Among the things to see and do is the university’s Museum of Art’s recently opened wing that houses displays ranging from a Nigerian ironwood ceremonial ax to a Cambodian Apsaru Warrior metal sculpture. In town, you can mingle with acoustic-guitar folk-music lovers at The Ark, an intimate club-like setting where the audience is close-up to a different group every weekday night. If you like jigs and reels with your Guinness Stout, pop into Conor O’Neill’s Irish Pub on a Sunday evening. Anyone who can toot a tin whistle, pick a banjo, or squeeze a box accordion can sit in with local musicians. The night we stopped by, 10 players were making the joint jump.

Among Ann Arbor’s legitimate-stage options is the highly professional thespian group at the 140-seat Performance Theatre that presents dramas, musicals and at least one world premier each year. In neighboring Chelsea 20 minutes west, the respected Purple Rose Theater founded by actor-director Jeff Daniels focuses on New America plays with a Midwestern voice.

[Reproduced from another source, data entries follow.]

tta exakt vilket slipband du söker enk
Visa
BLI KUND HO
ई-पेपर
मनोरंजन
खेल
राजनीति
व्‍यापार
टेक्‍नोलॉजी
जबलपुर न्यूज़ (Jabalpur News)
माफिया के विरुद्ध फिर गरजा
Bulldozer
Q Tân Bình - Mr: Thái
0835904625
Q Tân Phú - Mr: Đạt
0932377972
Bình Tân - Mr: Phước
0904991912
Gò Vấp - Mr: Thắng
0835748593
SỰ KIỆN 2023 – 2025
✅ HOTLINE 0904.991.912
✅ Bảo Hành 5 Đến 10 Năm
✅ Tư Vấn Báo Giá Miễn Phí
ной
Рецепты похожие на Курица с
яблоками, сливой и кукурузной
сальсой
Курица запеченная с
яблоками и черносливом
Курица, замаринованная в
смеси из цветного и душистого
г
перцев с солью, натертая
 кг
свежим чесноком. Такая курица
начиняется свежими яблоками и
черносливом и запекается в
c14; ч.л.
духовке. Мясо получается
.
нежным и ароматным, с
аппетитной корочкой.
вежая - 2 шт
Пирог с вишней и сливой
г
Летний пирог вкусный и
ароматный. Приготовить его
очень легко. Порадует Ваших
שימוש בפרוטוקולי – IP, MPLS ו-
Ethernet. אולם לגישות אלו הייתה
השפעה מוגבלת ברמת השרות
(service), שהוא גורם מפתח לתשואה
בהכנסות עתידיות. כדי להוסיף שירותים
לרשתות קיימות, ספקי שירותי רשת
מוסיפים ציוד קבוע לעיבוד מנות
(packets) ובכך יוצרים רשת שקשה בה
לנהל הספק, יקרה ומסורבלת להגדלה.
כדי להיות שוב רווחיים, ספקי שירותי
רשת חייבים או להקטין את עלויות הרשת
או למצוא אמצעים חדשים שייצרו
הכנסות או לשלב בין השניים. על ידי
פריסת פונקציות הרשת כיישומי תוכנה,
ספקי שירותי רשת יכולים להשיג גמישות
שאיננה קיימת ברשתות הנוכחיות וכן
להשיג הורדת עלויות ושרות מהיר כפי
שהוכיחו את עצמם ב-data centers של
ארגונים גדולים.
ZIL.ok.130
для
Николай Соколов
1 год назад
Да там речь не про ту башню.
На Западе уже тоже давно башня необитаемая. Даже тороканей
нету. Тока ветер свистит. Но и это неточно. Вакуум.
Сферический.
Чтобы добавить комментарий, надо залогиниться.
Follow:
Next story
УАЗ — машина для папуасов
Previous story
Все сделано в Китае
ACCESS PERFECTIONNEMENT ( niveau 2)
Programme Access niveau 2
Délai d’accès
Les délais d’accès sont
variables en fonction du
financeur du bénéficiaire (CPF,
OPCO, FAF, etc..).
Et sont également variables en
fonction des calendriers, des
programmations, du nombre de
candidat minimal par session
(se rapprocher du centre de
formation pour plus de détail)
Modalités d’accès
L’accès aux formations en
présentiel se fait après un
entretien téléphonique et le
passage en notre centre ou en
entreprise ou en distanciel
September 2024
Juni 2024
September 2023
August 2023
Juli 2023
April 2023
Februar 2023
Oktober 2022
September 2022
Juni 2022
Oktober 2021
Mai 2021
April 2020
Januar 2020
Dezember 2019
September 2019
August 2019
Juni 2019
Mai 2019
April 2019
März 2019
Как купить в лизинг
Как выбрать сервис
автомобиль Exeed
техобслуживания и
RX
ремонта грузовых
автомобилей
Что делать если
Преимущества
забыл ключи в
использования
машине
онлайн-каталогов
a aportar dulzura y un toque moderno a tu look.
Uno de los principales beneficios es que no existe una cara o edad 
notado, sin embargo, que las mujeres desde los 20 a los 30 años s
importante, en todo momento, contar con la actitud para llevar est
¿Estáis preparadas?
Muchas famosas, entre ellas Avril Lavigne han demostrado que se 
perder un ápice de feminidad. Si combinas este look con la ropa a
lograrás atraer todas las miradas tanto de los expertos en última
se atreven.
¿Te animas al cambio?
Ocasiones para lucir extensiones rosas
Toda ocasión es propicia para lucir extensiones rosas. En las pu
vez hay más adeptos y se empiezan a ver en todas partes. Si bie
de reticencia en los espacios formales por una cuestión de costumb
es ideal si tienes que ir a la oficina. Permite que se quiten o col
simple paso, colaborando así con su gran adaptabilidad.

Imaginative and avant-garde art and crafts abound in the shops around and along Main Street. For example, at 16 Hands, named after the eight members who established the cooperative, you can buy a rain chain, a copper-and-aluminum hanging contraption that transports water from your roof down to a container away from the house foundation. At the century-old Ann Arbor Center for the Arts on Liberty Street you can watch youngsters create cups and bowls by shaping clay on a rotating wheel.

In mid July, the city attracts up to 500,000 visitors to the annual four-day Ann Arbor Street Art Fair. Hundreds of booths and displays crowd downtown streets and the UM campus.